In 1975 as the A's secondary closer behind future Hall-of Famer Rollie Fingers, Todd posted career bests in wins (8), saves (12), and ERA (2.29), and even received five votes on the MVP ballot for the AL West division champions. He pitched briefly in each of the three games of the ALCS, which Oakland lost to the Boston Red Sox.

The following season, Todd's performance slipped, setting a career high in losses with 8 and seeing his ERA rise by over a run and a half to 3.81. For the first time in his career, Todd also walked more than he struck out. His decline mirrored that of the team, which missed the playoffs for the first time since 1970. The following spring, Todd was shipped back to the Cubs for veteran pitcher Joe Coleman.

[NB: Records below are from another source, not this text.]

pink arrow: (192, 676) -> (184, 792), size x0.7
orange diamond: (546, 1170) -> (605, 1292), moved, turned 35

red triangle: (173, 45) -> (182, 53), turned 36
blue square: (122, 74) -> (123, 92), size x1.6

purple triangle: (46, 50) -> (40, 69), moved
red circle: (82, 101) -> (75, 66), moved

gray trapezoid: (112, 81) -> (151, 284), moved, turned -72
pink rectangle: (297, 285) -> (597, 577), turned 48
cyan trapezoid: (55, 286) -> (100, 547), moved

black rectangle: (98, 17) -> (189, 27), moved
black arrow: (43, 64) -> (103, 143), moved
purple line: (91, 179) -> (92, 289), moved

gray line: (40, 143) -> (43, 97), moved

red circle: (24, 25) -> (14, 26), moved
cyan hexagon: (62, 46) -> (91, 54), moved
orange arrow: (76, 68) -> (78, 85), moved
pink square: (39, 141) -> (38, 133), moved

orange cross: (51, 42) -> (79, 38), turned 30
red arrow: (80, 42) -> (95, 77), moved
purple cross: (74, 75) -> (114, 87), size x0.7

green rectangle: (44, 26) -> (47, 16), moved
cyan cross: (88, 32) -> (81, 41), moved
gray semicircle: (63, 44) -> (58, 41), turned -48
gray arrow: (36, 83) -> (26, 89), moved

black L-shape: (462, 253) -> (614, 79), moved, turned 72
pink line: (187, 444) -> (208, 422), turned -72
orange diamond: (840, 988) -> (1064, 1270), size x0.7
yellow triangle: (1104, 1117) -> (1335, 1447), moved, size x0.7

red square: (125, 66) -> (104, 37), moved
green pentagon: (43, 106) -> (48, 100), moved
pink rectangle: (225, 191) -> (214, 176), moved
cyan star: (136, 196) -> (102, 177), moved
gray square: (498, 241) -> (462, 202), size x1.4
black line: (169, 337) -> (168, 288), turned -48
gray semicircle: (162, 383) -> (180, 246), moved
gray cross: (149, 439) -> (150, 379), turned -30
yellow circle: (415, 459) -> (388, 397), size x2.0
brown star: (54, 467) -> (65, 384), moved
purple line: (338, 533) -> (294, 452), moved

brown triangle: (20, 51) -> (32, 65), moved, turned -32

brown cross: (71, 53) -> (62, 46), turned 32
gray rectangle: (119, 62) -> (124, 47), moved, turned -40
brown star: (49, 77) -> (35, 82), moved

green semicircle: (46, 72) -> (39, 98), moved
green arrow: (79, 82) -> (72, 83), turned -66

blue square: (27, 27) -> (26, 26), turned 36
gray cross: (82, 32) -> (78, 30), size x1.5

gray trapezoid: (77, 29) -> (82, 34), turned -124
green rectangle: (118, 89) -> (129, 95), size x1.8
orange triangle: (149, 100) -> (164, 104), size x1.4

In 1977, Todd posted an ERA over 9 in 22 games giving up 66 baserunners in 302/3 innings. After July, Todd did not pitch in the majors and in October he was sent to the Seattle Mariners. Todd bounced back somewhat in 1978, but he still was giving up a lot of baserunners in 1062/3 innings.

After being released by the Mariners in February 1979, he got one last shot with the team in which he'd had his greatest success, the A's. Oakland was in the midst of losing 108 games in 1979 and Todd contributed a 6.56 ERA, walking nearly twice as many batters as he struck out. He was released the following spring and never returned to the major leagues. He did pitch one season for the Phoenix Giants in 1980 before retiring.

Todd died in Parker, Colorado, on February 3, 2025, at the age of 77.